Olívio advertiu ainda para a necessidade de zelar por uma democracia forte. “Sem democracia ou com democracia mitigada, os direitos dos trabalhadores são manipulados pelos grupos econômicos mais influentes e as políticas sociais desaparecem”, finalizou, já abordando o tema do painel que viria a seguir.
“Democracia exige vigilância permanente”
Ao final do painel com os povos tradicionais, um grande debate sobre o regime democrático trouxe ao palco palestrantes que analisaram a realidade da América Latina.
Presidente do Conselho Mundial da Paz, a brasileira Socorro Gomes lembrou os casos da Venezuela, onde Nicolás Maduro sofre pressão para deixar o poder, e da Bolívia, cujo ex-mandatário, Evo Morales, renunciou depois de um comunicado do Exército. No caso do Brasil, ela avalia que a circulação de informações falsas disparadas pelas redes sociais comprometeu a eleição. “Não houve um debate aberto. E o resultado está aí, acabou com a participação popular na definição das políticas públicas a fim de beneficiar poucos”, criticou.

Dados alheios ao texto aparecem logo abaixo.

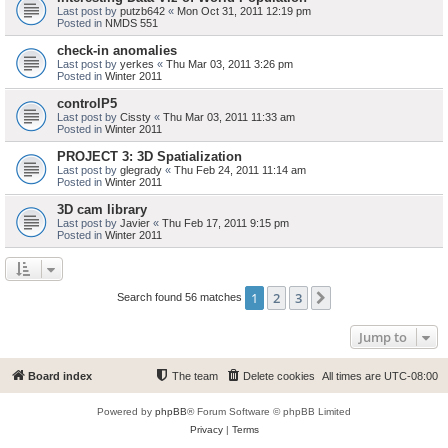
Last post by
putzb642
«
Mon Oct 31, 2011 12:19 pm
Posted in
NMDS 551
check-in anomalies
Last post by
yerkes
«
Thu Mar 03, 2011 3:26 pm
Posted in
Winter 2011
controlP5
Last post by
Cissty
«
Thu Mar 03, 2011 11:33 am
Posted in
Winter 2011
PROJECT 3: 3D Spatialization
Last post by
glegrady
«
Thu Feb 24, 2011 11:14 am
Posted in
Winter 2011
3D cam library
Last post by
Javier
«
Thu Feb 17, 2011 9:15 pm
Posted in
Winter 2011
1
2
3
Next
Search found 56 matches
Jump to
Board index
The team
Delete cookies
All times are
UTC-08:00
Powered by
phpBB
® Forum Software © phpBB Limited
Privacy
|
Terms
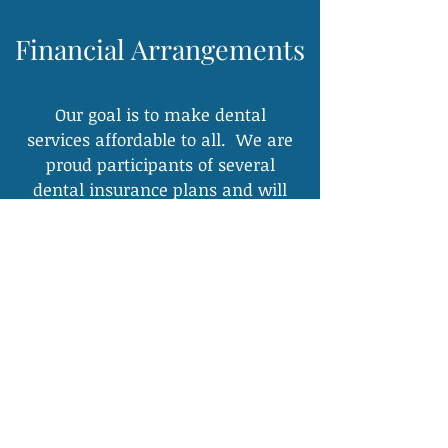
Financial Arrangements
Our goal is to make dental
services affordable to all. We are
proud participants of several
dental insurance plans and will
file all necessary claims.
We participate with:
Cigna PPO
CSEA
United
Concordia/Tricare
(Active Duty Military
Plan & Service
Member Dependents)
Island Group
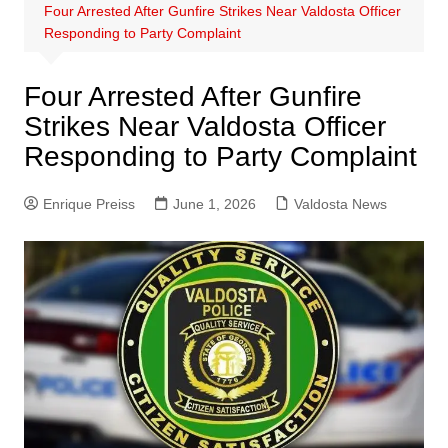
Four Arrested After Gunfire Strikes Near Valdosta Officer
Responding to Party Complaint
Four Arrested After Gunfire
Strikes Near Valdosta Officer
Responding to Party Complaint
Enrique Preiss
June 1, 2026
Valdosta News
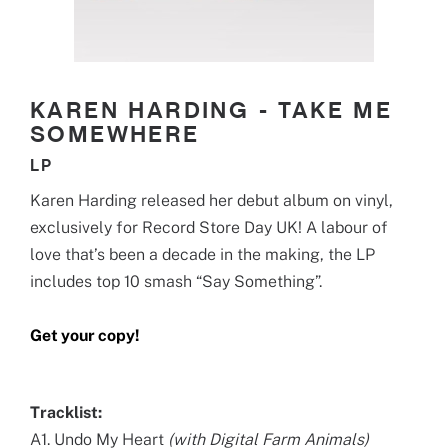
KAREN HARDING - TAKE ME
SOMEWHERE
LP
Karen Harding released her debut album on vinyl,
exclusively for Record Store Day UK! A labour of
love that’s been a decade in the making, the LP
includes top 10 smash “Say Something”.
Get your copy!
Tracklist:
A1. Undo My Heart
(with Digital Farm Animals)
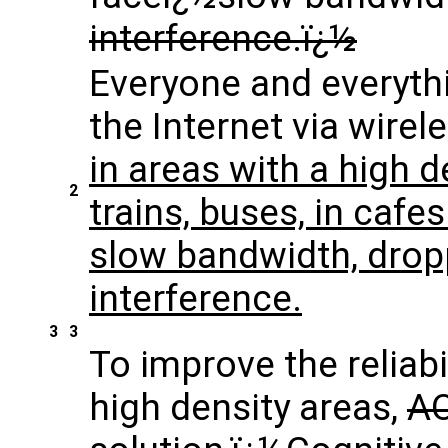
interference.ï¿½
Everyone and everyth
the Internet via wirel
in areas with a high d
2
trains, buses, in cafe
slow bandwidth, dro
interference.
3
3
To improve the reliabi
high density areas,
AO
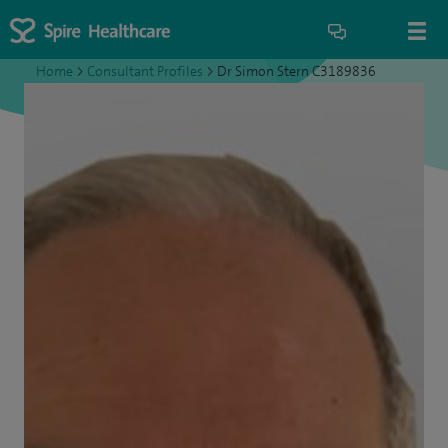
Home
>
Consultant Profiles
>
Dr Simon Stern C3189836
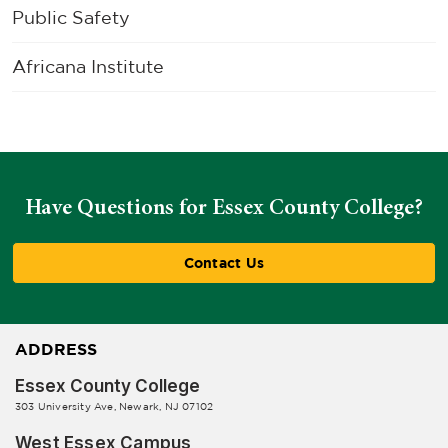
Public Safety
Africana Institute
Have Questions for Essex County College?
Contact Us
ADDRESS
Essex County College
303 University Ave, Newark, NJ 07102
West Essex Campus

A mexicana Rosy Zúniga, secretária-geral do Conselho de Educação Popular de América Latina e Caribe (CEAAL), e uma das coordenadoras do próximo Fórum Social Mundial, que acontecerá no México, em 2021, disse que a união dos movimentos sociais é a única saída para resistir às políticas de opressão e aos retrocessos. “Precisamos discutir as agendas e unir esforços para desmontar essa estrutura de dominação em nossos territórios. É um desafio para a democracia enfrentar essa política de morte dos povos tradicionais, onde as mulheres na América Latina são as principais vítimas, não podemos naturalizar as mortes”, afirma.
Entrevista exclusiva – Kota Mulanji
“Tentam nos reduzir à religião, mas somos mais, somos tradição”

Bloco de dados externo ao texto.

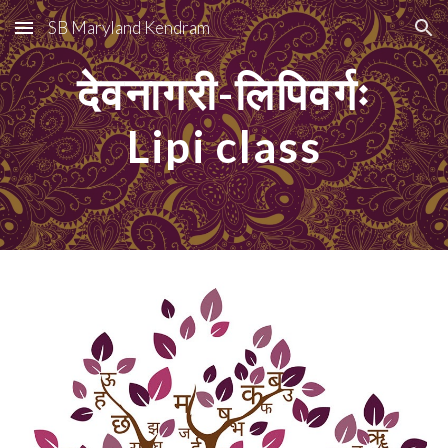
SB Maryland Kendram
Skip to main content
Skip to navigation
देवनागरी-लिपिवर्गः
Lipi class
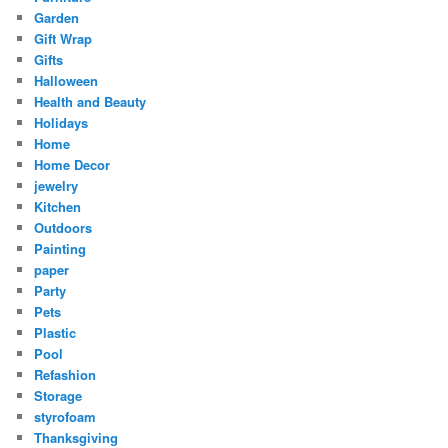
Garden
Gift Wrap
Gifts
Halloween
Health and Beauty
Holidays
Home
Home Decor
jewelry
Kitchen
Outdoors
Painting
paper
Party
Pets
Plastic
Pool
Refashion
Storage
styrofoam
Thanksgiving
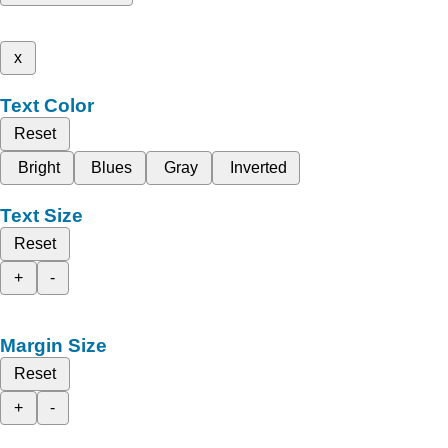
x
Text Color
Reset
Bright
Blues
Gray
Inverted
Text Size
Reset
+
-
Margin Size
Reset
+
-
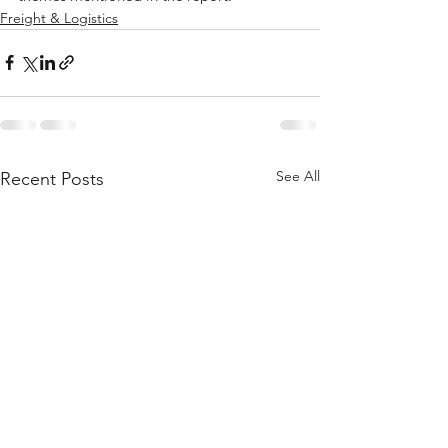
Freight & Logistics
See All
Recent Posts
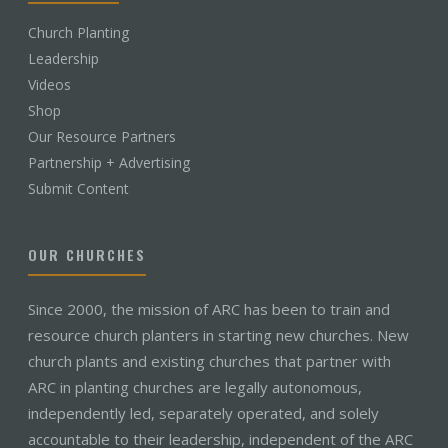
Church Planting
Leadership
Videos
Shop
Our Resource Partners
Partnership + Advertising
Submit Content
OUR CHURCHES
Since 2000, the mission of ARC has been to train and
resource church planters in starting new churches. New
church plants and existing churches that partner with
ARC in planting churches are legally autonomous,
independently led, separately operated, and solely
accountable to their leadership, independent of the ARC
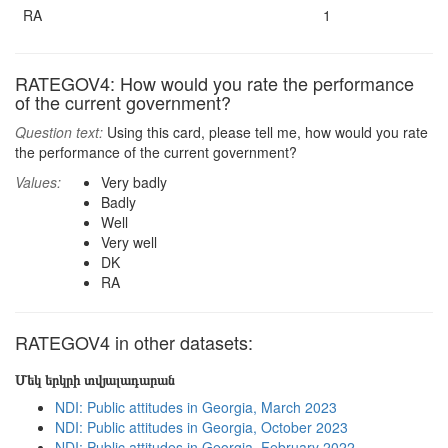
RA
1
RATEGOV4: How would you rate the performance
of the current government?
Question text:
Using this card, please tell me, how would you rate
the performance of the current government?
Values:
Very badly
Badly
Well
Very well
DK
RA
RATEGOV4 in other datasets:
Մեկ երկրի տվյալադարան
NDI: Public attitudes in Georgia, March 2023
NDI: Public attitudes in Georgia, October 2023
NDI: Public attitudes in Georgia, February 2022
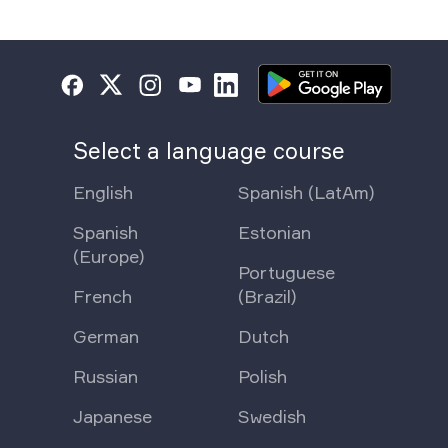
Select a language course
English
Spanish (LatAm)
Spanish
Estonian
(Europe)
Portuguese
French
(Brazil)
German
Dutch
Russian
Polish
Japanese
Swedish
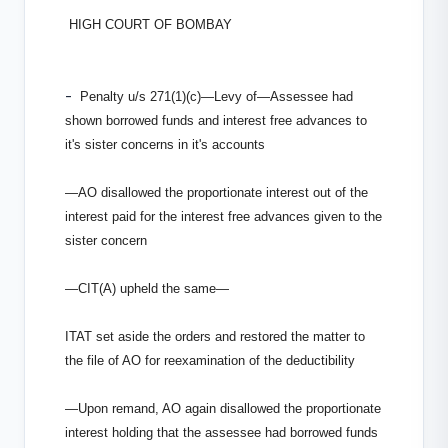
HIGH COURT OF BOMBAY
-
Penalty u/s 271(1)(c)—Levy of—Assessee had
shown borrowed funds and interest free advances to
it's sister concerns in it's accounts
—AO disallowed the proportionate interest out of the
interest paid for the interest free advances given to the
sister concern
—CIT(A) upheld the same—
ITAT set aside the orders and restored the matter to
the file of AO for re­examination of the deductibility
—Upon remand, AO again disallowed the proportionate
interest holding that the assessee had borrowed funds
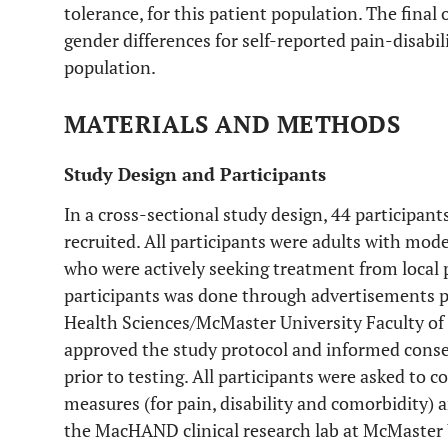
tolerance, for this patient population. The final
gender differences for self-reported pain-disabil
population.
MATERIALS AND METHODS
Study Design and Participants
In a cross-sectional study design, 44 participan
recruited. All participants were adults with mod
who were actively seeking treatment from local 
participants was done through advertisements po
Health Sciences/McMaster University Faculty of
approved the study protocol and informed conse
prior to testing. All participants were asked to
measures (for pain, disability and comorbidity)
the MacHAND clinical research lab at McMaster 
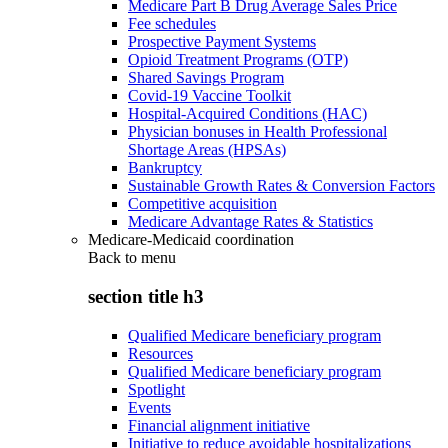
Medicare Part B Drug Average Sales Price
Fee schedules
Prospective Payment Systems
Opioid Treatment Programs (OTP)
Shared Savings Program
Covid-19 Vaccine Toolkit
Hospital-Acquired Conditions (HAC)
Physician bonuses in Health Professional
Shortage Areas (HPSAs)
Bankruptcy
Sustainable Growth Rates & Conversion Factors
Competitive acquisition
Medicare Advantage Rates & Statistics
Medicare-Medicaid coordination
Back to
menu
section title h3
Qualified Medicare beneficiary program
Resources
Qualified Medicare beneficiary program
Spotlight
Events
Financial alignment initiative
Initiative to reduce avoidable hospitalizations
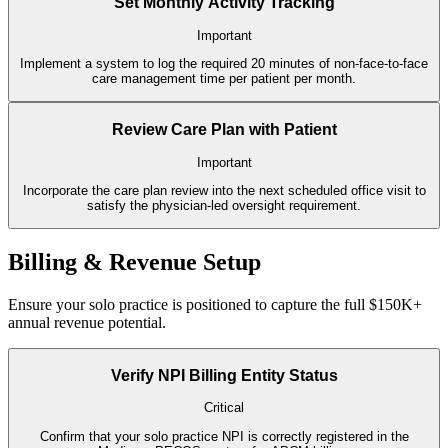
Set Monthly Activity Tracking
Important
Implement a system to log the required 20 minutes of non-face-to-face
care management time per patient per month.
Review Care Plan with Patient
Important
Incorporate the care plan review into the next scheduled office visit to
satisfy the physician-led oversight requirement.
Billing & Revenue Setup
Ensure your solo practice is positioned to capture the full $150K+
annual revenue potential.
Verify NPI Billing Entity Status
Critical
Confirm that your solo practice NPI is correctly registered in the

Quais princípios dos povos de matriz africana estão se perdendo?
Os colonizadores atacam exatamente os princípios que nos unificam e servir para a luta. Uma forma de organização política horizontal e circular, onde a nossa hierarquia é estarmos uma ao lado da outra, cada uma com sua função. E também a oralidade, o respeito aos mais velhos, o compromisso com os mais novos e a língua. A todo momento tentam nos reduzir à religião, mas somos mais, somos tradição. Temos que inverter essa lógica de que fora dos nossos espaços de culto somos invisíveis. É difícil, porque vivemos nesse sistema, adotamos essas práticas e nos anulamos como povo. A morte imaterial é cotidiana.
As mulheres negras estão tomando à frente na luta por direitos?

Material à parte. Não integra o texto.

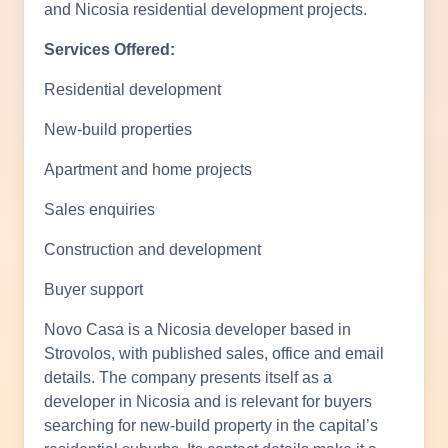
and Nicosia residential development projects.
Services Offered:
Residential development
New-build properties
Apartment and home projects
Sales enquiries
Construction and development
Buyer support
Novo Casa is a Nicosia developer based in
Strovolos, with published sales, office and email
details. The company presents itself as a
developer in Nicosia and is relevant for buyers
searching for new-build property in the capital’s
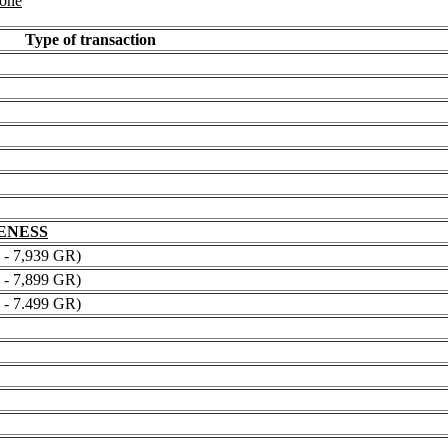
 one
Type of transaction
NENESS
 7,939 GR)
 7,899 GR)
 7.499 GR)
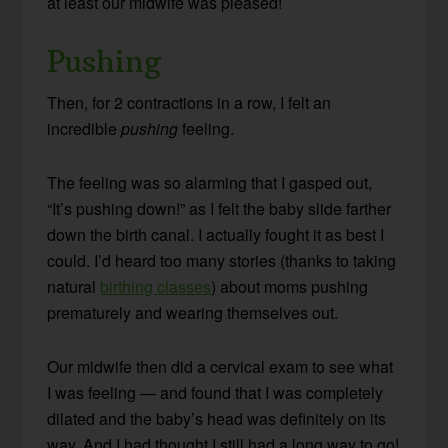
at least our midwife was pleased!
Pushing
Then, for 2 contractions in a row, I felt an
incredible
pushing
feeling.
The feeling was so alarming that I gasped out,
“It’s pushing down!” as I felt the baby slide farther
down the birth canal. I actually fought it as best I
could. I’d heard too many stories (thanks to taking
natural
birthing classes
) about moms pushing
prematurely and wearing themselves out.
Our midwife then did a cervical exam to see what
I was feeling — and found that I was completely
dilated and the baby’s head was definitely on its
way. And I had thought I still had a long way to go!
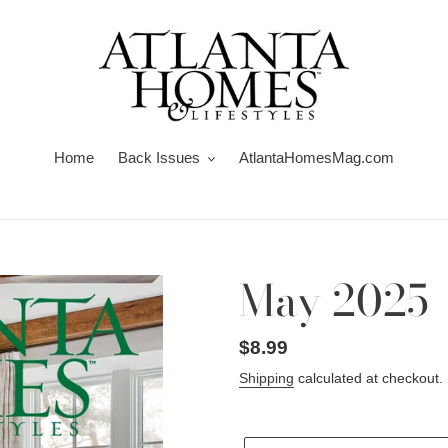
Home
Back Issues
AtlantaHomesMag.com
May 2025
Regular
$8.99
price
Shipping
calculated at checkout.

É que as mulheres negras sofrem mais violência do que os homens negros. Sempre foram atacadas no ambiente doméstico, por parte da patroa, do marido, dos próprios filhos. E, ao sair para trabalhar, passaram a sofrer o mesmo que os homens negros: todo o tipo de discriminação e assédio. O capitalismo tem uma ação selvagem de nos individualizar e com isso nos tornamos invisíveis e fracos.
É viável essa proposta de convergência de interesses entre os povos?
Tem que ser viável, porque não tem outra saída. Mas eu não gosto dessa palavra convergência porque teríamos que obrigatoriamente convergir para algum lugar. Prefiro a palavra compartilhar, assim teremos que sentar na mesa para dialogar em igualdade.